* [Task item] Starting at the line with "EXERCÍCIOS-PA" and ending at the line with "2. marts 2020", print exactly the lines of the entries below. Pictures do not belong in the copy.

(Stored data entries)
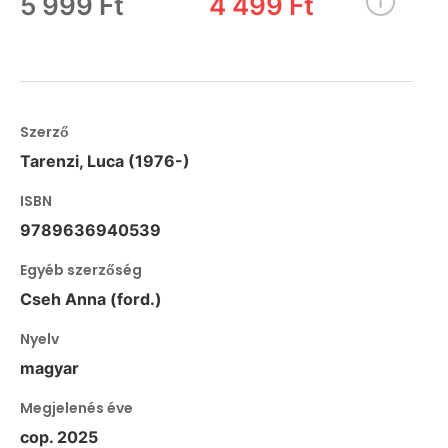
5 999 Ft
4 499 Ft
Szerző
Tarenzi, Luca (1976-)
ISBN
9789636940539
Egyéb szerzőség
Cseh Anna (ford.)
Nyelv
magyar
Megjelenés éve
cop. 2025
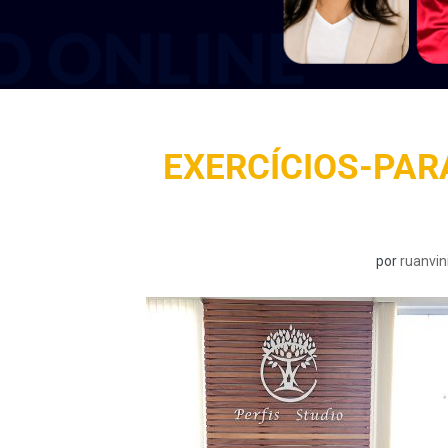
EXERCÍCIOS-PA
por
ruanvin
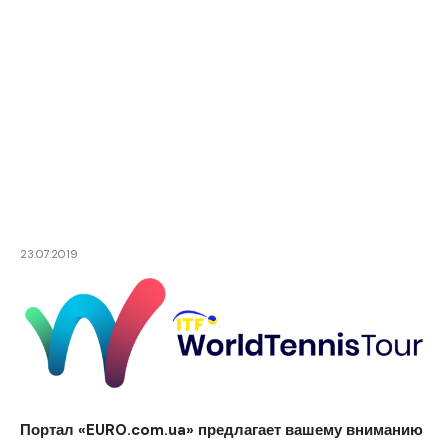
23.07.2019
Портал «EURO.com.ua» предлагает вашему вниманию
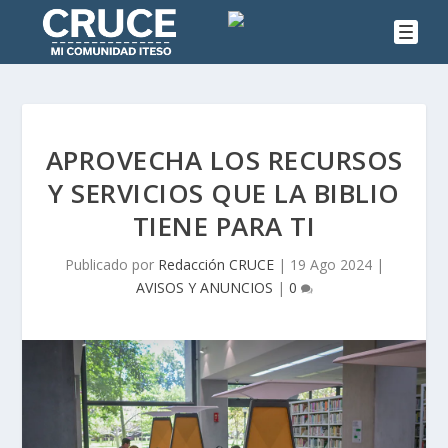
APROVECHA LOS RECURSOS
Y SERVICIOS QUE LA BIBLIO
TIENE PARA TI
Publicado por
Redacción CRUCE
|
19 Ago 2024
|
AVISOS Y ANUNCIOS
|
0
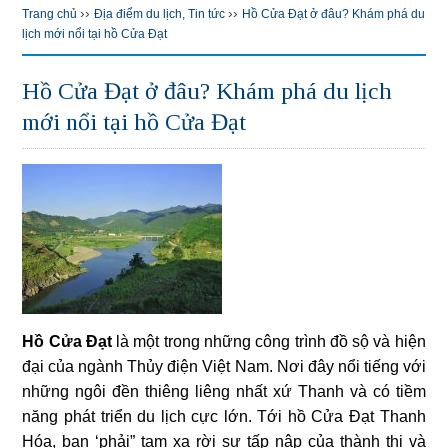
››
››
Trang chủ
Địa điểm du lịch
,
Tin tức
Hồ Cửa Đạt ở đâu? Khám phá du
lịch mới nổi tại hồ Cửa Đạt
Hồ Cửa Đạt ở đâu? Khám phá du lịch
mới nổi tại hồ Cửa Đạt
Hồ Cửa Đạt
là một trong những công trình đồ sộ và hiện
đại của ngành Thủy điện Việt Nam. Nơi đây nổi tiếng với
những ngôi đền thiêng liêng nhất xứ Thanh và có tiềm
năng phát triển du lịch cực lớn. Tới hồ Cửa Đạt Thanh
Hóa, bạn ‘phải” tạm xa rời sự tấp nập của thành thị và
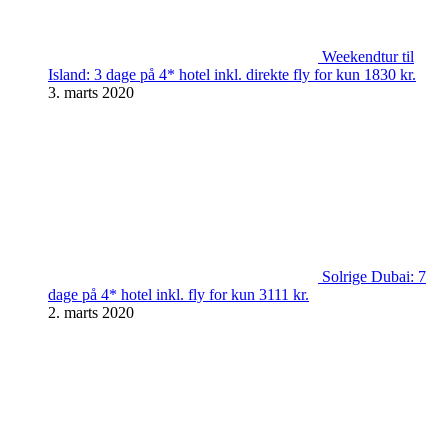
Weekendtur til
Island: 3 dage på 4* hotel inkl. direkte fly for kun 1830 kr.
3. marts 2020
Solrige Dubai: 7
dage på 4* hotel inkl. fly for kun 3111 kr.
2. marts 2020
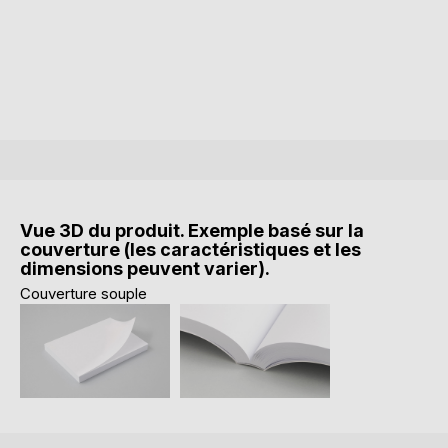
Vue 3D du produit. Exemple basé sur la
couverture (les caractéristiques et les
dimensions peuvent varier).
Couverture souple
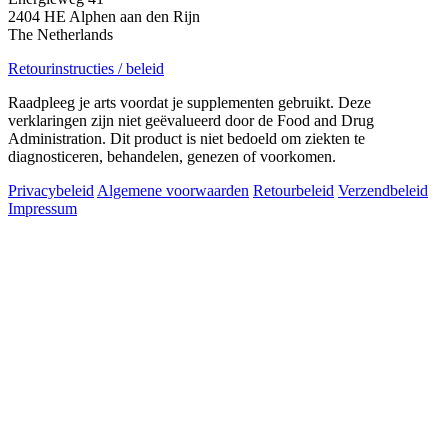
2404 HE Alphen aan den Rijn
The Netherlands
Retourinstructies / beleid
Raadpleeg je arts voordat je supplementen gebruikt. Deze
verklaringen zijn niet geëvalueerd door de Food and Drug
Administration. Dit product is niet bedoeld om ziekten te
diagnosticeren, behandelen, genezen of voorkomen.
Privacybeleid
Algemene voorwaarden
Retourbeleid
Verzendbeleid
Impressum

* [Expected output]
EXERCÍCIOS-PA
por
ruanvin
23.07.2019
Портал «EURO.com.ua» предлагает вашему вниманию
APROVECHA LOS RECURSOS
Y SERVICIOS QUE LA BIBLIO
TIENE PARA TI
Publicado por
Redacción CRUCE
|
19 Ago 2024
|
AVISOS Y ANUNCIOS
|
0
››
››
Trang chủ
Địa điểm du lịch
,
Tin tức
Hồ Cửa Đạt ở đâu? Khám phá du
lịch mới nổi tại hồ Cửa Đạt
Hồ Cửa Đạt ở đâu? Khám phá du lịch
mới nổi tại hồ Cửa Đạt
Hồ Cửa Đạt
là một trong những công trình đồ sộ và hiện
đại của ngành Thủy điện Việt Nam. Nơi đây nổi tiếng với
những ngôi đền thiêng liêng nhất xứ Thanh và có tiềm
năng phát triển du lịch cực lớn. Tới hồ Cửa Đạt Thanh
Hóa, bạn ‘phải” tạm xa rời sự tấp nập của thành thị và
Weekendtur til
Island: 3 dage på 4* hotel inkl. direkte fly for kun 1830 kr.
3. marts 2020
Solrige Dubai: 7
dage på 4* hotel inkl. fly for kun 3111 kr.
2. marts 2020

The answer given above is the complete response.